Low Wah Suey v. Backus, supra, 225 U. S. 472, 32 Sup. Ct. 737, 56 L. Ed. 1165.
The affidavits were inspected by counsel for petitioner, and the only objection or protest made to their admission was that the petitioner was not áfforded the opportunity to cross-examine the affiants; none was interposed on the ground that petitioner was not given the opportunity of answering them; nor was any request made for an extension of time in which to produce further testimony to refute the same. So the question rests on the propriety of admitting affidavits in evidence,
This kind of testimony, while not ordinarily competent for judicial inquiry in the sense of a trial in a court of justice, has nevertheless been resorted to before executive officers and boards of immigration inspectors for determining the right of aliens to remain in this country, and yet the aliens have been refused their liberty upon habeas corpus, where the inquiry appeared to be fair and impartial, and where the immigration officers had been guilty of no abuse of discretion reposed in them. Such a case was Healy v. Backus, Commissioner of Immigration, 221 Fed. 358, recently decided by this court. In that case many affidavits were taken and admitted, both for and against the petitioner, and a very wide range of inquiry was indulged in by which information was gathered by means of letters and reports, and yet the court was o E the view that the inquiry was fairly conducted toward the aliens whom Healy represented, and without abuse of discretion on the part of the immigration officers, and consequently refused to liberate them upon habeas corpus; there being pertinent testimony adduced from which the finding made could be reasonably inferred. To the same purpose are also the recently decided cases of White v. Gregory, 213 Fed. 768, 130 C. C. A. 282, in this court, and United States v. Uhl, 215 Fed. 573, 131 C. C. A. 641, in the Circuit Court, of Appeals for the Second Circuit.

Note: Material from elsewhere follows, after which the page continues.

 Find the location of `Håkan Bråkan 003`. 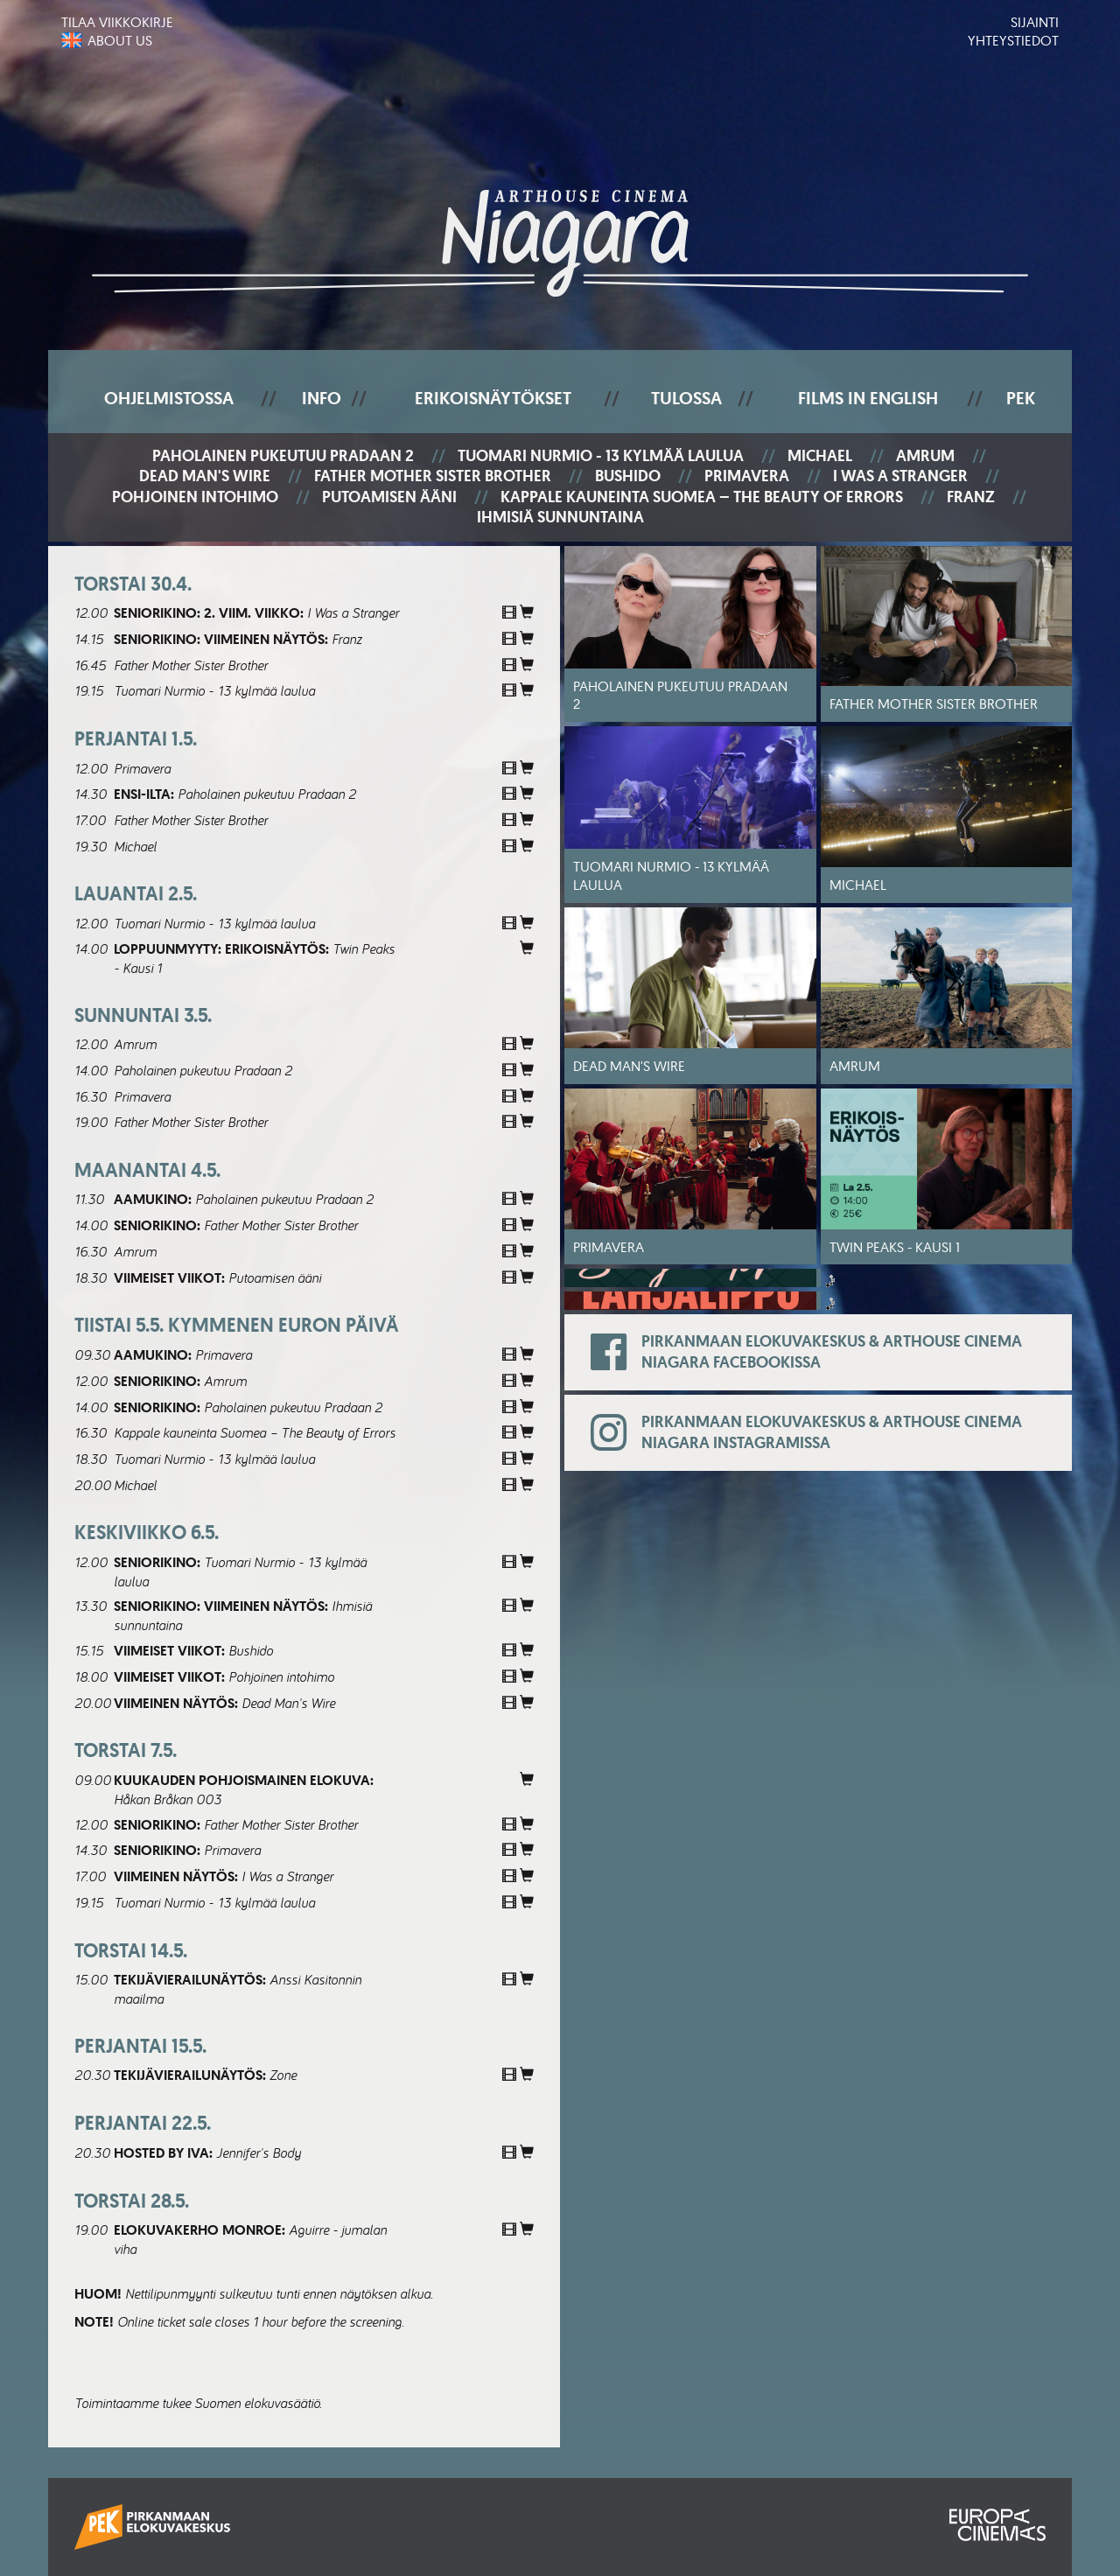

The language of the court in Low Wah Suey v. Backus, supra, 225 U. S. 468, 32 Sup. Ct. 735, 56 L. Ed. 1165, is pertinent for repetition here:
“In order to successfully attack by judicial proceedings the conclusions and orders made upon such hearings, it must be shown that the proceedings were manifestly unfair, that the action of the executive officers was such as to prevent a fair investigation, or that there was a manifest abuse of the discretion committed to them by the statute. In other cases the order of the executive officers, within the authority of the statute, is final.”
We are not convinced, from the petition and the record made a part thereof, that any unfairness or impartiality was practiced by the immigration officers in the conduct of petitioner’s examination touching her deportation, nor do we find that they were guilty of any abuse of discretion. The objections and protest insisted upon, therefore, are not well taken.-
Judgment of the District Court affirmed.